耕治人と川端康成と私道通行権

 「そうかもしれない」などの「命終三部作」私小説で知られる耕治人は、川端康成に師事していた時期があり、しかし川端の妻の妹・松林から土地をあっせんされたものの、トラブルになり、被害妄想から、川端に土地をだまし取られたと思っていて、川端没後に発表した私小説で川端の名を秘してそれを書いたら、「群像」の月評で平野謙藤枝静男らが話して、この名前が書けないことが問題だ、これは川端だと藤枝が言った。これを読んだ立原正秋は、藤枝に電話して訊くと、あれは平野が言ったことで、平野から、藤枝が言ったことにしてくれと頼まれてそうした、と白状した(平野と藤枝は高校以来の友人)。立原は、卑怯だと言って怒り、それを書いて平野とは絶縁した。

 一方、川端研究者の川嶋至は「誰でも知っていたこと」として、川端が耕をだましたのは事実だと「文學界」に書いた。
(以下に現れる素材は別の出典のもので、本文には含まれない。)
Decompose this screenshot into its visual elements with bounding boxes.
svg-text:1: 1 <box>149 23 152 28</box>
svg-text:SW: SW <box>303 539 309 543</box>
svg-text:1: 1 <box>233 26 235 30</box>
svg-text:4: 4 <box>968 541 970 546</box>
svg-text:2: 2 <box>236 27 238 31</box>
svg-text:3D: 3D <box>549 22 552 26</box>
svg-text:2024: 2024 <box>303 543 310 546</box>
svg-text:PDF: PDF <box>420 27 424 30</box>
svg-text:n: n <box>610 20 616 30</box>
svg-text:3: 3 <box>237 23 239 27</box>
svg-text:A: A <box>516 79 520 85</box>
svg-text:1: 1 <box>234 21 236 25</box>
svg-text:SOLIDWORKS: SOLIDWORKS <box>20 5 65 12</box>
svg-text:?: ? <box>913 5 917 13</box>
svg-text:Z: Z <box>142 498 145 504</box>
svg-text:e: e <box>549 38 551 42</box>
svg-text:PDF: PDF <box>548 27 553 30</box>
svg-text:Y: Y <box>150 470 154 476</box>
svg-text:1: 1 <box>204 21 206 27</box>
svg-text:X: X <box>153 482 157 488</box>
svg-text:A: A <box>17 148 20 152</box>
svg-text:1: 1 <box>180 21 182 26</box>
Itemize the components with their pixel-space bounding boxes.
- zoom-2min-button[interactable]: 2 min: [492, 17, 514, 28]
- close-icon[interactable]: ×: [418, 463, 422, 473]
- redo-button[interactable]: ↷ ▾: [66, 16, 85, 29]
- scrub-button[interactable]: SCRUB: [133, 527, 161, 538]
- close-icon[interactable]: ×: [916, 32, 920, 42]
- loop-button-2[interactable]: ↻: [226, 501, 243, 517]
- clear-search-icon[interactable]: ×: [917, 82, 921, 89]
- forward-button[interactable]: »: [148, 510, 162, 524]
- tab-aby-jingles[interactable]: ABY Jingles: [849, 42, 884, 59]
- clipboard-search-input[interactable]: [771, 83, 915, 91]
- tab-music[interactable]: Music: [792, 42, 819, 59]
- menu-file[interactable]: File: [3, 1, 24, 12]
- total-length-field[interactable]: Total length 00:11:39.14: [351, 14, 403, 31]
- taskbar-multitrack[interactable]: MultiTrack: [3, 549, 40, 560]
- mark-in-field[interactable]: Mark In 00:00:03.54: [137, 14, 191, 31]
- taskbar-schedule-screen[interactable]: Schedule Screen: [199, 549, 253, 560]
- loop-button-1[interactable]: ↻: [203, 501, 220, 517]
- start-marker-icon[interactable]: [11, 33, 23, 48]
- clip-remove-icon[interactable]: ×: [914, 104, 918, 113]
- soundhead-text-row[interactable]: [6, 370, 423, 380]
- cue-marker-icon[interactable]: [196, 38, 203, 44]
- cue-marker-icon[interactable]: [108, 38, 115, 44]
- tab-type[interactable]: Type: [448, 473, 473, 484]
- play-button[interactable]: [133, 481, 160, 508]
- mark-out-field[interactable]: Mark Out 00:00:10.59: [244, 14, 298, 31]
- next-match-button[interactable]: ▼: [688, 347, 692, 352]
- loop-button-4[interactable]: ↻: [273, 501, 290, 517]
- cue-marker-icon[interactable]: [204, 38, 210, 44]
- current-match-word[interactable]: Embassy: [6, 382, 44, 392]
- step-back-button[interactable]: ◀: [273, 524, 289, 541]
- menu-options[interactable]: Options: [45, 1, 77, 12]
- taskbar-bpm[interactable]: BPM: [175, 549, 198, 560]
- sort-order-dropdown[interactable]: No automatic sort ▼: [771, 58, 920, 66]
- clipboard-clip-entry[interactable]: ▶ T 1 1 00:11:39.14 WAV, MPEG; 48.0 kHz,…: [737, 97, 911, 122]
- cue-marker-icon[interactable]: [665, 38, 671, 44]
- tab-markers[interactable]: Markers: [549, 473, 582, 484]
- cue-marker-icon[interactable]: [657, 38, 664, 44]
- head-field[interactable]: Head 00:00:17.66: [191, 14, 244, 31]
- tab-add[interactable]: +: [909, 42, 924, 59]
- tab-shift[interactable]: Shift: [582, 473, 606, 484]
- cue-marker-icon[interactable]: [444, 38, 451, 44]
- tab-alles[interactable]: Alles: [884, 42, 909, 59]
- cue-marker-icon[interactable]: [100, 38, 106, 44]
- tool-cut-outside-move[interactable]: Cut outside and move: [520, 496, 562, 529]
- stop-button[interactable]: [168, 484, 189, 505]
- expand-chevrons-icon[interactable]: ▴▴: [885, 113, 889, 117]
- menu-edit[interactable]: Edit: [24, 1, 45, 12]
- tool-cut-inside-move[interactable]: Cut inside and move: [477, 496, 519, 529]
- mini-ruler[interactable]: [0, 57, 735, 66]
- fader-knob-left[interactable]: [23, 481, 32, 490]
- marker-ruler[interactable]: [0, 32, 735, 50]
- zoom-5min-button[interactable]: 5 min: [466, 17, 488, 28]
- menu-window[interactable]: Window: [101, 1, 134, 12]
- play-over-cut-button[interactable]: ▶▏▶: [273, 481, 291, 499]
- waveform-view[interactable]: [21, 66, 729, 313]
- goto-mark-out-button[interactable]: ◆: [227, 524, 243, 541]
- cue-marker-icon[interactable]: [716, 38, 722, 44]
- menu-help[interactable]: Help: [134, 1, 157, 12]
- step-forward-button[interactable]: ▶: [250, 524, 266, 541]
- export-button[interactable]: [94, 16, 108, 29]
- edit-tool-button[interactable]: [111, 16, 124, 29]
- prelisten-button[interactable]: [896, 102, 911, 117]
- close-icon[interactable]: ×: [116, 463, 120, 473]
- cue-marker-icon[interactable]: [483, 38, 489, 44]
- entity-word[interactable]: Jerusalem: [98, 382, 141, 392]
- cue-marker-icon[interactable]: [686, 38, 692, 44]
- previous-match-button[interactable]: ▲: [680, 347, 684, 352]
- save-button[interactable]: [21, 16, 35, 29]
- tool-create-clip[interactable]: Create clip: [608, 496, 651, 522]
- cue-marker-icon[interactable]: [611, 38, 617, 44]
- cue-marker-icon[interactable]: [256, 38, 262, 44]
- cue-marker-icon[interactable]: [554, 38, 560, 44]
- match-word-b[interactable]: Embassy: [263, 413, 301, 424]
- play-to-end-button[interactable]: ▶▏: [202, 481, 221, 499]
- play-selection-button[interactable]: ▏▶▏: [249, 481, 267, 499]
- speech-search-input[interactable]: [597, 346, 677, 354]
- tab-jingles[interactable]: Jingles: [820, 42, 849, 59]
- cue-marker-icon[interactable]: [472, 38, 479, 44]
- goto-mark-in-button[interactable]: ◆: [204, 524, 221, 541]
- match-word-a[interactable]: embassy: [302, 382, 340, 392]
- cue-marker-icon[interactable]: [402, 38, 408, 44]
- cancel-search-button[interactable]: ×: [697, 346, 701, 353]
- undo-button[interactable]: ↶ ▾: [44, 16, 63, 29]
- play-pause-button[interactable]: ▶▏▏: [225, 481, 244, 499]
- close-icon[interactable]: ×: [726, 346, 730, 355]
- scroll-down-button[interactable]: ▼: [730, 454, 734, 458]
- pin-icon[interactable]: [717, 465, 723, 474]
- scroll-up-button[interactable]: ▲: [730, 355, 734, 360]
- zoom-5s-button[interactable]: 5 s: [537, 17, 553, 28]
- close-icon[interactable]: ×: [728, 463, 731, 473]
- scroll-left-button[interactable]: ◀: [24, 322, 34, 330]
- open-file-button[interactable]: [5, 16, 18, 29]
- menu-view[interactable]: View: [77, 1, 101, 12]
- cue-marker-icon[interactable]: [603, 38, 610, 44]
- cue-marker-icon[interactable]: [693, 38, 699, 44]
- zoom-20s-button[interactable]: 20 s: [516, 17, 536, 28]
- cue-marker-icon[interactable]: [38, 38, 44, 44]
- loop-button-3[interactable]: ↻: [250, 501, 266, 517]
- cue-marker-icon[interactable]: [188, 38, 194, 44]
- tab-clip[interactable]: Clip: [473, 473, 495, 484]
だが川端家と親しい武田勝彦が「誰も知らなかったこと」として反論し、これは耕が民事訴訟を起こし、私有地の通行権の問題に過ぎないことが明らかになり耕が敗訴していると、訴訟記録を示した。川嶋はこの件で文藝雑誌からパージされ、以後文藝誌には書かなくなり、著書も出さないまま死んだ。

 ところで私道通行権というのは、法学のほうでは割と問題になることで、岡本詔治『私道通行権入門』(信山社、1995)のような著述もあり、「・・・に過ぎない」で済むほどのことではなかったようである。